Zero Day Vulnerability Found in Popular IoT Message Broker Software

595

Developer-focused code security provider Guardara today announced it has uncovered a Zero Day Vulnerability in open source software from EMQ, the open source software provider for IoT devices.

The vulnerability, which was uncovered by a non-security expert using Guardara’s testing tool, could have significant implications for connected IoT devices depending on NanoMQ1.

EMQ’s products power over 100 million connected IoT devices globally across over 10,000 enterprises. Guardara used its technology to detect multiple issues – within minutes – that caused EMQ’s NanoMQ product to crash during testing. The existence of these vulnerabilities means that any NanoMQ reliant system could be brought down completely.

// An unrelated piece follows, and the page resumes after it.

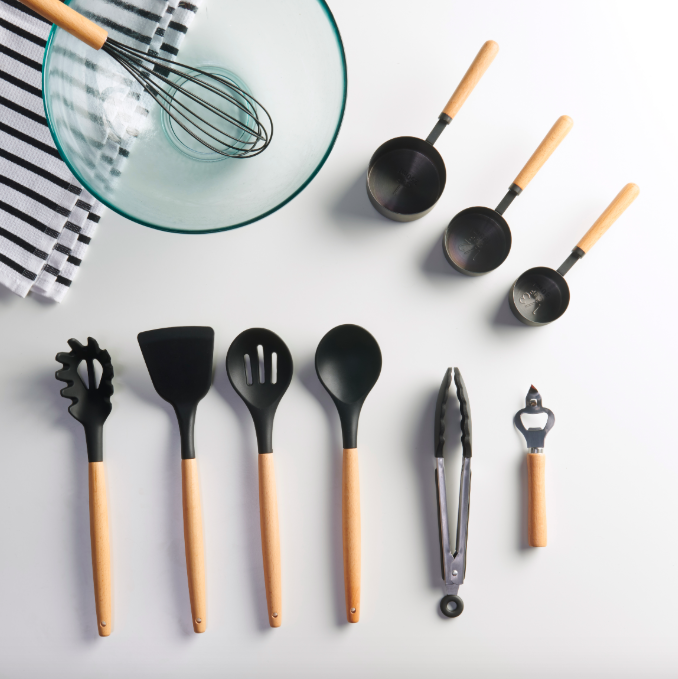 This screenshot has width=678, height=679. What are the coordinates of `glass bowl` in the screenshot? It's located at (252, 39). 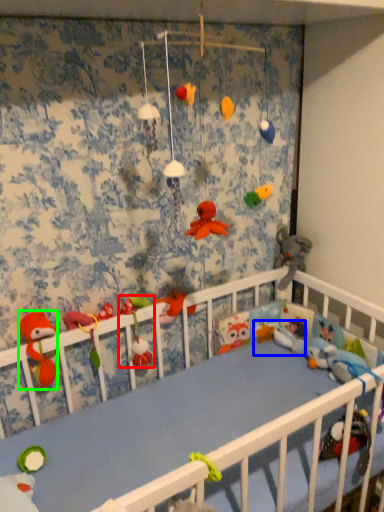 Question: Which object is positioned closest to toy (highlighted by a red box)? Select from toy (highlighted by a blue box) and toy (highlighted by a green box).

Choices:
 (A) toy
 (B) toy

Answer: (B) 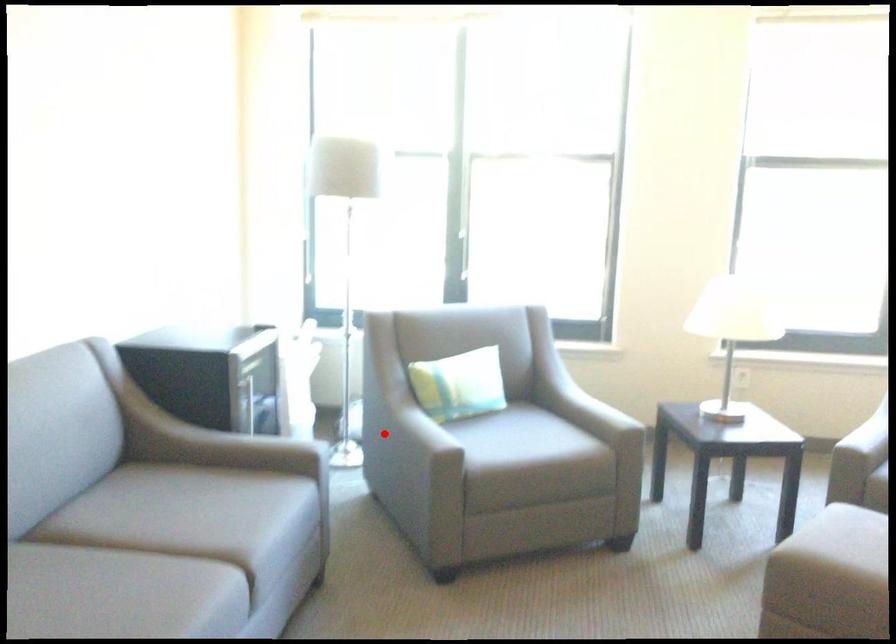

This could potentially put millions of lives and significant property at risk. The technology within NanoMQ is used for collecting real time data from common devices including smartwatches, car sensors and fire detection sensors. Message brokers are used to monitor health parameters via sensors for patients leaving hospital, or motion detection sensors to prevent theft.

Reliability and availability have never been more critical

A vulnerability of this nature is difficult and time consuming for a non-security engineer to uncover, as advanced fuzz testing is an offensive security technique reserved for the most experienced security researchers and experts (and unfortunately, malicious actors). Guardara’s product allows engineering teams to integrate and automate this sophisticated testing into their toolkits without specialist technical knowledge.

Mitali Rakhit, CEO, Guardara, said, “Even though some issues may not be exploitable for remote code execution, as we rely more and more on software in our daily lives, even a single crash could be fatal depending on the circumstance. Reliability and availability are critical due to a shift in the world being consumed by software.”

Upon discovery of the vulnerability Guardara notified EMQ immediately via its disclosure process. The company reacted quickly, actively looking to improve the security posture of NanoMQ which resulted in the resolution of the issue within 1 day.